Sent by Lauren Jane Heller    |    March 22, 2022

This morning I woke up at 4:25 am with my mind racing. I had a call with a marketing coach last night and it sent me into an adrenaline-fuelled tailspin. When discussing the new program I’m launching and the cadence, he said something along the lines of “When are you going to turn this into a real business and hire people?” I bristled. I took a breath. I explained the plans I have for growth and that I’m not interested in pulling myself back into the hustle and grind. I also explained that I do have a team of extraordinary women collaborating with me. It’s because of my work with them that I realized how important it is that I expand the work I do and actually grow this business. 

As I lay in the dark, I mulled over my vision for this year. I started to wonder about why I had told myself I don’t have enough time to do sales calls myself. I thought about how much I love connecting with awesome humans who are ready to make big changes in their lives. I thought about the joy and pride and openness I felt in my final calls with the participants from Shine, that I decided to become a leadership coach and I did. I decided to launch a life-changing coaching program and I did.

In the two years since I decided I was going to make this change, I’ve done the things that scare me, noticed when I’m letting my stories about life and the world get in my way, and chosen to get curious when something knocks me on my ass. And I’ve helped dozens — actually hundreds — of other people do it too. I'm truly helping people make change in their lives and the world. Holy shit!

I let my mind empty and let the feelings bubble up as they came. Ideas drifted in and I latched onto a few before coming back to my breath. 

There is still so much for me to learn. And how exciting is that?!

I’ve never grown a business, but here I am growing this community. 

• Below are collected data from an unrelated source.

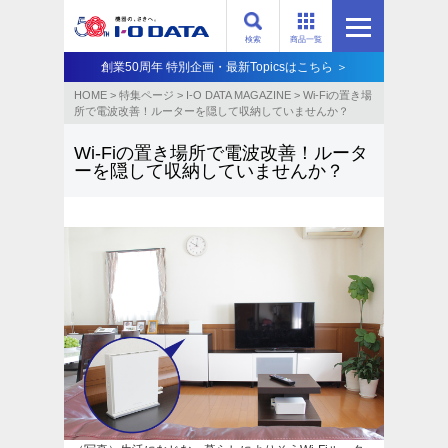
検索
商品一覧
創業50周年 特別企画・最新Topicsはこちら ＞
HOME
>
特集ページ
>
I-O DATA MAGAZINE
>
Wi-Fiの置き場
所で電波改善！ルーターを隠して収納していませんか？
Wi-Fiの置き場所で電波改善！ルータ
ーを隠して収納していませんか？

Just five years ago, I was trying my best to get it all right. To impress others. To be the model employee. Now, I know I’m getting a lot wrong but I’m learning so much and let me tell you: it’s way more fun when you treat life like a science experiment. 

Last night’s anxiety turned into this morning’s revelation. I got clearer on what this new program is going to look like. I got clear on how I’m going to talk about it and with whom.

I promise, I’ll tell you more soon. 

In the meanwhile, I hope that if you find yourself in an adrenaline-fuelled tailspin, you will also find the space to breathe through the feelings, get curious about what there is to learn and just be with what’s happening. Who knows, maybe you’ll have a revelation too.  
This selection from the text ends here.